Pre-processing slow for Subtask A on a dataset of 30,000 entries

pmarcis commented 6 years ago

Hi!

First, thanks for sharing the code!

I am trying to run the Subtask A on a different language (Latvian) dataset of ~30,000 entries, but the pre-processing takes now more than a day (and is stuck at 89% for over 8 hours). It seems that the disk usage is at 9% (why does it require so much disk I/O?), but the RAM usage is only at 1.5-3GB out of 16GB (i.e., there is plenty left). In terms of CPU, only one thread (out of 12) is used at 100%. I have my own word embedding file (from FastText). That is ~1.5GB large. Apart from that I just removed everything from the download directory, placed there the 30,000 dataset file (in the same format as the other files and also named as one of the training files), and replaced the contents of the test and gold files with a dataset of 1000 entries.

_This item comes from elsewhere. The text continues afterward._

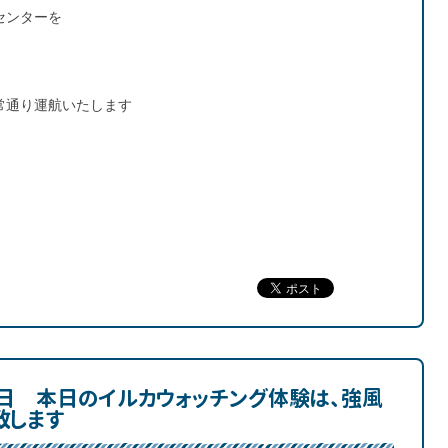
センターを
常通り運航いたします
２日 本日のイルカウォッチング体験は、強風
致します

I have two questions: 1) Does the fact that there is English hard-coded in the (pre-processing) code mean that the solution won't support other languages out-of-the-box (i.e., without re-writing the pre-processing part)? I have pre-processed the data externally using my own tools. So ... all that I would expect to be done internally, would be splitting tokens on spaces. 2) What is the part that slows everything down so much and do you have an idea of whether it is reasonable to remove the part that is so slow?

cbaziotis commented 6 years ago

Hi @pmarcis, Can you please check if there is a token with an unusual large length in your dataset? In the past I have encountered a similar problem, where there was a token in my dataset consisting of 150+ characters. I assume that this issue has to do with ekphrasis (regex pattern matching).

Since you use your own preprocessing pipeline, you can just override my own and feed the data to the model yourself.

pmarcis commented 6 years ago

Hi!

I am working on a tweet dataset. The dataset contained one token of 90 symbols. Apart from that everything else looks normal. I stopped the process after 3 days. It finished processing the 30K entry dataset, but got stuck on the evaluation set (for a bit less than 2 days), which did not have any abnormally long tokens.

I looked at the ekphrasis code and changed the segment function to (was this enough to skip the pre-processing?):

def segment(self, word):
        if word.islower():
            #return " ".join(self.find_segment(word)[1])
            return word
        else:
            return word

This seems to have fixed the data preprocessing speed issue. However, I am getting rather low precision scores out of the classifier - ~30-40% (in comparison - the lstm implementation from mxnet-sentiment-analysis without word embeddings achieves precision of 46%, a perceptron classifier shows to be even better at 59% without using positive/negative word lists). I am wondering whether I am doing something wrong? Am I right to assume that tweet IDs are not used?

gjmulder commented 6 years ago

Similar to @pmarcis, I am finding the pre-processing to be very slow when running ./models/nn_task_message.py on the competition training set in FINAL mode. It has been running for 15 hours on a 3.5GHz CPU, but seems to be stuck at 24% (10576/44613) for the last 12+ hours. Is this normal?

Update - 24 hours of pre-processing and it has logged 44% (19509/44613). So a rough estimate is pre-processing takes 4 secs per tweet. I'm going to need a lot of CPU for my 1M+ tweets!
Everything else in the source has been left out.